At 35, Bruno outwardly appears more settled than he feels: A successful freelance architect, he is married to his girlfriend of 11 years, Soledad (Daniela Ramirez), and a dedicated father to their smart, inquisitive son, Daniel (Matias Torres). It emerges, however, that the marriage has been on fragile ground from the start, with both spouses having stepped back from it at different points. The pic’s wordless opening tracks Bruno’s lonely domestic routine in the studio he occupies following a recent separation. While Soledad chides him for referring to marriage in transitional terms, that’s not strictly true: As with his under-explored sexuality, he appears content to hover indefinitely between defining statuses.
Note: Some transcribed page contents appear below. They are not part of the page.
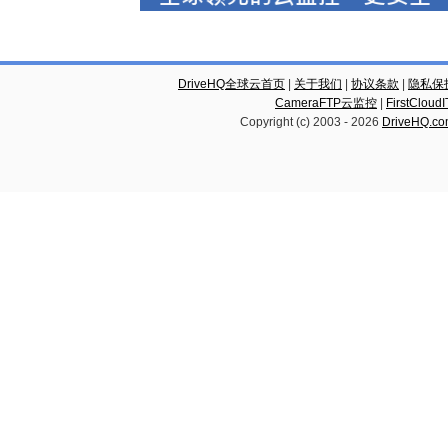
DriveHQ全球云首页
|
关于我们
|
协议条款
|
隐私保
CameraFTP云监控
|
FirstCl
Copyright (c) 2003 -
2026
DriveHQ.c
That resistance to resolution is tested when a high-end professional commission — to design a new city monument for the capital — brings him into contact with gregarious history teacher Fer (Emilio Edwards), a comfortably out gay man with who swiftly senses the curiosity behind Bruno’s impassive facade. Though their rapport is immediate, Marcone patiently teases out the expression (or rather the self-admission) of the architect’s desire; thanks to Felipe Galvez’s spare, thoughtful editing, every cut to Bruno alone in his bedroom following a platonic date with Fer feels like a rebuff to the audience’s own wishes. When they do finally kiss, interestingly, Marcone keeps the moment offscreen, only tipping viewers off to this development in retrospect. Following this calculated omission, the relationship’s immediate past is kept as uncertain as its future, mirroring the protag’s own present-tense mindset.
That, understandably, is a source of frustration to the more demonstrative Fer, who insists that Bruno is withholding his true identity — even after Soledad, Daniel and Bruno’s open-minded grandfather (Sergio Hernandez) learn of his indiscretions, with not-wholly-expected consequences. Bruno, however, is less convinced that this period of sexual experimentation has a finite conclusion, even as his feelings for Fer deepen; neither the script nor Marcone’s compassionate but composed direction offer judgment or instruction either way. The two terrific leads play the push-pull-retreat dynamic of this tender but tenuous relationship with intelligence and an intuitive sense of physical connection. Celhay, meanwhile, beautifully plays Bruno’s emotional diffidence against his more confidently strapping exterior.
More than a picturesque, mood-serving backdrop — flatteringly served by Jordan — Santiago itself emerges as a key player in this relationship study, as even the lovers’ differing responses to their surroundings (and their post-colonial national identity) portend emotional impasses in their affair. Bruno’s creative blockage over his commission, meanwhile, speaks volumes about his opposition to defining gestures and expressions. As he slowly arrives at a solution, Marcone slightly overworks the symbolic properties of bridges and rivers, but the larger social subtext is nonetheless affecting.